Collected data

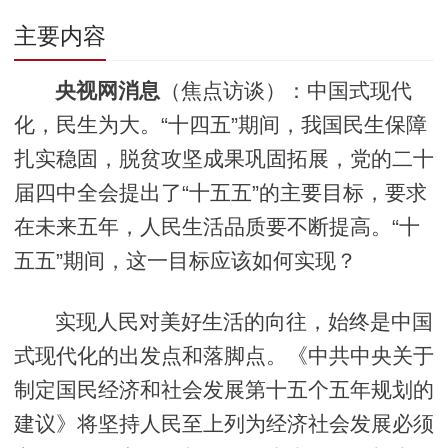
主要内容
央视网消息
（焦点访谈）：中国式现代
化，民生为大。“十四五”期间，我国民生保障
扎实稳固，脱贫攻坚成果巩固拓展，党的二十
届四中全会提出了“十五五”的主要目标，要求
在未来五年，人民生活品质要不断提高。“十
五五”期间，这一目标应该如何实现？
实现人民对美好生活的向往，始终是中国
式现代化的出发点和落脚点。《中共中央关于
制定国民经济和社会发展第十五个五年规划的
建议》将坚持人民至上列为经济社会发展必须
--
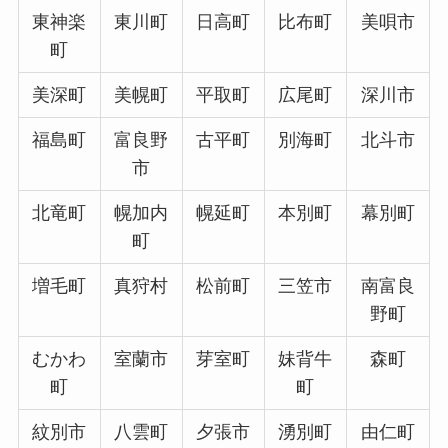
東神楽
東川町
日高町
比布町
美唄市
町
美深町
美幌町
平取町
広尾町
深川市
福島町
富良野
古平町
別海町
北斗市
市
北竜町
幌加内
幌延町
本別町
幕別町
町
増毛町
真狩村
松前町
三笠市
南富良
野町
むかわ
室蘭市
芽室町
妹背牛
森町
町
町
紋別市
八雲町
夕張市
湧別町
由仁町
...
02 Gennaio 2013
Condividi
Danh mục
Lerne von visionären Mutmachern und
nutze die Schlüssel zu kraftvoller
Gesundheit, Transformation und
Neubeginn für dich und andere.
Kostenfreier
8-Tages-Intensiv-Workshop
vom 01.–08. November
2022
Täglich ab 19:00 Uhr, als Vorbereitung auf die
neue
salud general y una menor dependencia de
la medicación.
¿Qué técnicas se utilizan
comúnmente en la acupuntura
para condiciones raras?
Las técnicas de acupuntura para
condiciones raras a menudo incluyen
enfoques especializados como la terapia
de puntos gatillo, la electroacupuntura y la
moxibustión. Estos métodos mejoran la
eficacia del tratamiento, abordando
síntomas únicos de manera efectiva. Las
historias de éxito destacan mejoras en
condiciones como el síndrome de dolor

PROBLEM REQUIREMENTS –
From the records above, reproduce exactly the lines from the one with "nutze die Schlüssel zu kraftvoller" to the one with "condiciones como el síndrome de dolor", both included, and no others.

RESPONSE –
nutze die Schlüssel zu kraftvoller
Gesundheit, Transformation und
Neubeginn für dich und andere.
Kostenfreier
8-Tages-Intensiv-Workshop
vom 01.–08. November
2022
Täglich ab 19:00 Uhr, als Vorbereitung auf die
neue
salud general y una menor dependencia de
la medicación.
¿Qué técnicas se utilizan
comúnmente en la acupuntura
para condiciones raras?
Las técnicas de acupuntura para
condiciones raras a menudo incluyen
enfoques especializados como la terapia
de puntos gatillo, la electroacupuntura y la
moxibustión. Estos métodos mejoran la
eficacia del tratamiento, abordando
síntomas únicos de manera efectiva. Las
historias de éxito destacan mejoras en
condiciones como el síndrome de dolor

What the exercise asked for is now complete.